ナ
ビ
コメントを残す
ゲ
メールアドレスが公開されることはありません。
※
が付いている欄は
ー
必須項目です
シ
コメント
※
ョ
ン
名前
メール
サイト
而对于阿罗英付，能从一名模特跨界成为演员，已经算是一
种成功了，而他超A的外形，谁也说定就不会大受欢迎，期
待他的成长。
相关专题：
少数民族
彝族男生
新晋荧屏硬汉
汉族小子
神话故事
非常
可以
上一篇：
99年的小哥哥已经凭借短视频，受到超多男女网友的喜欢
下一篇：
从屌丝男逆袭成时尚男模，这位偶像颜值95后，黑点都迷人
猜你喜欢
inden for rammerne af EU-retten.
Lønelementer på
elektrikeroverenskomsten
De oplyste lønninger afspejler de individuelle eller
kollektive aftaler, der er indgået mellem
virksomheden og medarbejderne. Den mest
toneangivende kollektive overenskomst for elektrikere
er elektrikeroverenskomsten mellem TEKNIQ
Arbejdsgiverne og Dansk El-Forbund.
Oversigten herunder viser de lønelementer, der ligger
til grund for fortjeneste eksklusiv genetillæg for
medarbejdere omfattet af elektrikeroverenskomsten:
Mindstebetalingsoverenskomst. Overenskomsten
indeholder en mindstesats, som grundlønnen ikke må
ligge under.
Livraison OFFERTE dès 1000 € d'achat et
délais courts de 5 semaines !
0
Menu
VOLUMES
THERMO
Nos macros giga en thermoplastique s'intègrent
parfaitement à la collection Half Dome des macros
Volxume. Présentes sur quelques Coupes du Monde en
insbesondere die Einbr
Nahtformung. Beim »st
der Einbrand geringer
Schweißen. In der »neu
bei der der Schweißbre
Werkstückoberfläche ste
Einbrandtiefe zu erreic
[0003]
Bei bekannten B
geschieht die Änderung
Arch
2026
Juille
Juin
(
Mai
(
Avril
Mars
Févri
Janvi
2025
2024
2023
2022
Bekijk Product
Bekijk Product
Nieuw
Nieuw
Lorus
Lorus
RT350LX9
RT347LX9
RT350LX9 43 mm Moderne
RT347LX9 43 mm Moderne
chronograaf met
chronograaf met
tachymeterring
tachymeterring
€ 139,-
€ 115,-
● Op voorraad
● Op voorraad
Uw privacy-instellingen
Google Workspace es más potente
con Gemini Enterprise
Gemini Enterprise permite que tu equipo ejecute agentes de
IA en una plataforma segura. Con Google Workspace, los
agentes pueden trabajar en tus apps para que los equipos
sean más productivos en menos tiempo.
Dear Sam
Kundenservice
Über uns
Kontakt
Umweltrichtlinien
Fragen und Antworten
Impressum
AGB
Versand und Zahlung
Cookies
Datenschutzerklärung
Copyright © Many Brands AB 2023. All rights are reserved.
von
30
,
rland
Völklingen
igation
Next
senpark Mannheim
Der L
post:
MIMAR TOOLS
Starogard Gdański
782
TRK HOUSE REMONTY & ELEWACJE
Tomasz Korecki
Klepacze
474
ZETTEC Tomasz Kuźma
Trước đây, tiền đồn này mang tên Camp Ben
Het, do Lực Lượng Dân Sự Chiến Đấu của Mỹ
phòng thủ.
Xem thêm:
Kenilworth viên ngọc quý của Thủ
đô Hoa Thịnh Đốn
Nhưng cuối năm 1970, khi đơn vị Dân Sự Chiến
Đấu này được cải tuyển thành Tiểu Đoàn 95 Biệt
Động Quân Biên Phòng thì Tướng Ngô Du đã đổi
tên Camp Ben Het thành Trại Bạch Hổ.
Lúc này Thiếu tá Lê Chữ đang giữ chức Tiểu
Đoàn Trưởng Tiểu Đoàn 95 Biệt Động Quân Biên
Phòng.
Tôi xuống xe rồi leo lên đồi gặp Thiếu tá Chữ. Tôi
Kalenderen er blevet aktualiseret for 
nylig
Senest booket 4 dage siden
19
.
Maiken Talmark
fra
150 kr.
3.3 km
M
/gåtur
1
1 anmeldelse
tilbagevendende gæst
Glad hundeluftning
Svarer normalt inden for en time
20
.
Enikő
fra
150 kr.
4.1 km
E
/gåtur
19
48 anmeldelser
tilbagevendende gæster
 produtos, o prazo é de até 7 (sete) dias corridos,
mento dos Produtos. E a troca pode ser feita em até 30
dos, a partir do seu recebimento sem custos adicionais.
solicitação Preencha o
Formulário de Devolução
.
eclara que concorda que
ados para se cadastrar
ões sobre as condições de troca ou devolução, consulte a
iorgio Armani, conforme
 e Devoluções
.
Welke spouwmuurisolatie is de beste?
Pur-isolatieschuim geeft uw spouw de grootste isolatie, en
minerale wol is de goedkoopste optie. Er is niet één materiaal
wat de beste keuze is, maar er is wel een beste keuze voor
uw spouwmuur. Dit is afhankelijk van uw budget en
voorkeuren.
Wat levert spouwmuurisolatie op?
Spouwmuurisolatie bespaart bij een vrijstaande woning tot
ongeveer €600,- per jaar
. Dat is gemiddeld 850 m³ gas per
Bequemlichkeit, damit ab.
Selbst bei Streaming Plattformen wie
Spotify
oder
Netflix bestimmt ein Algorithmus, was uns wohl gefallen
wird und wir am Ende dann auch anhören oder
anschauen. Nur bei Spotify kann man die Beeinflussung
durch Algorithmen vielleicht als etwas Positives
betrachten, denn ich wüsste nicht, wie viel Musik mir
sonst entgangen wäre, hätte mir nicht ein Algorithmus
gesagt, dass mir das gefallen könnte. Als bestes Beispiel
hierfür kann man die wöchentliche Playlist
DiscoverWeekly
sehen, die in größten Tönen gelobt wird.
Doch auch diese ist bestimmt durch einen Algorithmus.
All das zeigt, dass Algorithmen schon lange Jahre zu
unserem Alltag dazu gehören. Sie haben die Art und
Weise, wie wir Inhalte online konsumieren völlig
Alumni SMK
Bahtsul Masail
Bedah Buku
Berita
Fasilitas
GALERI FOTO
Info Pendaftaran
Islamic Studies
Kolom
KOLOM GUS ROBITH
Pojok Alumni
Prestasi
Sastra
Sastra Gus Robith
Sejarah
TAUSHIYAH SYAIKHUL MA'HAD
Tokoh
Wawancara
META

■ **Task goal**
After reading the listing, copy it out exactly and in full.

■ **Output for this exercise**
ナ
ビ
コメントを残す
ゲ
メールアドレスが公開されることはありません。
※
が付いている欄は
ー
必須項目です
シ
コメント
※
ョ
ン
名前
メール
サイト
而对于阿罗英付，能从一名模特跨界成为演员，已经算是一
种成功了，而他超A的外形，谁也说定就不会大受欢迎，期
待他的成长。
相关专题：
少数民族
彝族男生
新晋荧屏硬汉
汉族小子
神话故事
非常
可以
上一篇：
99年的小哥哥已经凭借短视频，受到超多男女网友的喜欢
下一篇：
从屌丝男逆袭成时尚男模，这位偶像颜值95后，黑点都迷人
猜你喜欢
inden for rammerne af EU-retten.
Lønelementer på
elektrikeroverenskomsten
De oplyste lønninger afspejler de individuelle eller
kollektive aftaler, der er indgået mellem
virksomheden og medarbejderne. Den mest
toneangivende kollektive overenskomst for elektrikere
er elektrikeroverenskomsten mellem TEKNIQ
Arbejdsgiverne og Dansk El-Forbund.
Oversigten herunder viser de lønelementer, der ligger
til grund for fortjeneste eksklusiv genetillæg for
medarbejdere omfattet af elektrikeroverenskomsten:
Mindstebetalingsoverenskomst. Overenskomsten
indeholder en mindstesats, som grundlønnen ikke må
ligge under.
Livraison OFFERTE dès 1000 € d'achat et
délais courts de 5 semaines !
0
Menu
VOLUMES
THERMO
Nos macros giga en thermoplastique s'intègrent
parfaitement à la collection Half Dome des macros
Volxume. Présentes sur quelques Coupes du Monde en
insbesondere die Einbr
Nahtformung. Beim »st
der Einbrand geringer
Schweißen. In der »neu
bei der der Schweißbre
Werkstückoberfläche ste
Einbrandtiefe zu erreic
[0003]
Bei bekannten B
geschieht die Änderung
Arch
2026
Juille
Juin
(
Mai
(
Avril
Mars
Févri
Janvi
2025
2024
2023
2022
Bekijk Product
Bekijk Product
Nieuw
Nieuw
Lorus
Lorus
RT350LX9
RT347LX9
RT350LX9 43 mm Moderne
RT347LX9 43 mm Moderne
chronograaf met
chronograaf met
tachymeterring
tachymeterring
€ 139,-
€ 115,-
● Op voorraad
● Op voorraad
Uw privacy-instellingen
Google Workspace es más potente
con Gemini Enterprise
Gemini Enterprise permite que tu equipo ejecute agentes de
IA en una plataforma segura. Con Google Workspace, los
agentes pueden trabajar en tus apps para que los equipos
sean más productivos en menos tiempo.
Dear Sam
Kundenservice
Über uns
Kontakt
Umweltrichtlinien
Fragen und Antworten
Impressum
AGB
Versand und Zahlung
Cookies
Datenschutzerklärung
Copyright © Many Brands AB 2023. All rights are reserved.
von
30
,
rland
Völklingen
igation
Next
senpark Mannheim
Der L
post:
MIMAR TOOLS
Starogard Gdański
782
TRK HOUSE REMONTY & ELEWACJE
Tomasz Korecki
Klepacze
474
ZETTEC Tomasz Kuźma
Trước đây, tiền đồn này mang tên Camp Ben
Het, do Lực Lượng Dân Sự Chiến Đấu của Mỹ
phòng thủ.
Xem thêm:
Kenilworth viên ngọc quý của Thủ
đô Hoa Thịnh Đốn
Nhưng cuối năm 1970, khi đơn vị Dân Sự Chiến
Đấu này được cải tuyển thành Tiểu Đoàn 95 Biệt
Động Quân Biên Phòng thì Tướng Ngô Du đã đổi
tên Camp Ben Het thành Trại Bạch Hổ.
Lúc này Thiếu tá Lê Chữ đang giữ chức Tiểu
Đoàn Trưởng Tiểu Đoàn 95 Biệt Động Quân Biên
Phòng.
Tôi xuống xe rồi leo lên đồi gặp Thiếu tá Chữ. Tôi
Kalenderen er blevet aktualiseret for 
nylig
Senest booket 4 dage siden
19
.
Maiken Talmark
fra
150 kr.
3.3 km
M
/gåtur
1
1 anmeldelse
tilbagevendende gæst
Glad hundeluftning
Svarer normalt inden for en time
20
.
Enikő
fra
150 kr.
4.1 km
E
/gåtur
19
48 anmeldelser
tilbagevendende gæster
 produtos, o prazo é de até 7 (sete) dias corridos,
mento dos Produtos. E a troca pode ser feita em até 30
dos, a partir do seu recebimento sem custos adicionais.
solicitação Preencha o
Formulário de Devolução
.
eclara que concorda que
ados para se cadastrar
ões sobre as condições de troca ou devolução, consulte a
iorgio Armani, conforme
 e Devoluções
.
Welke spouwmuurisolatie is de beste?
Pur-isolatieschuim geeft uw spouw de grootste isolatie, en
minerale wol is de goedkoopste optie. Er is niet één materiaal
wat de beste keuze is, maar er is wel een beste keuze voor
uw spouwmuur. Dit is afhankelijk van uw budget en
voorkeuren.
Wat levert spouwmuurisolatie op?
Spouwmuurisolatie bespaart bij een vrijstaande woning tot
ongeveer €600,- per jaar
. Dat is gemiddeld 850 m³ gas per
Bequemlichkeit, damit ab.
Selbst bei Streaming Plattformen wie
Spotify
oder
Netflix bestimmt ein Algorithmus, was uns wohl gefallen
wird und wir am Ende dann auch anhören oder
anschauen. Nur bei Spotify kann man die Beeinflussung
durch Algorithmen vielleicht als etwas Positives
betrachten, denn ich wüsste nicht, wie viel Musik mir
sonst entgangen wäre, hätte mir nicht ein Algorithmus
gesagt, dass mir das gefallen könnte. Als bestes Beispiel
hierfür kann man die wöchentliche Playlist
DiscoverWeekly
sehen, die in größten Tönen gelobt wird.
Doch auch diese ist bestimmt durch einen Algorithmus.
All das zeigt, dass Algorithmen schon lange Jahre zu
unserem Alltag dazu gehören. Sie haben die Art und
Weise, wie wir Inhalte online konsumieren völlig
Alumni SMK
Bahtsul Masail
Bedah Buku
Berita
Fasilitas
GALERI FOTO
Info Pendaftaran
Islamic Studies
Kolom
KOLOM GUS ROBITH
Pojok Alumni
Prestasi
Sastra
Sastra Gus Robith
Sejarah
TAUSHIYAH SYAIKHUL MA'HAD
Tokoh
Wawancara
META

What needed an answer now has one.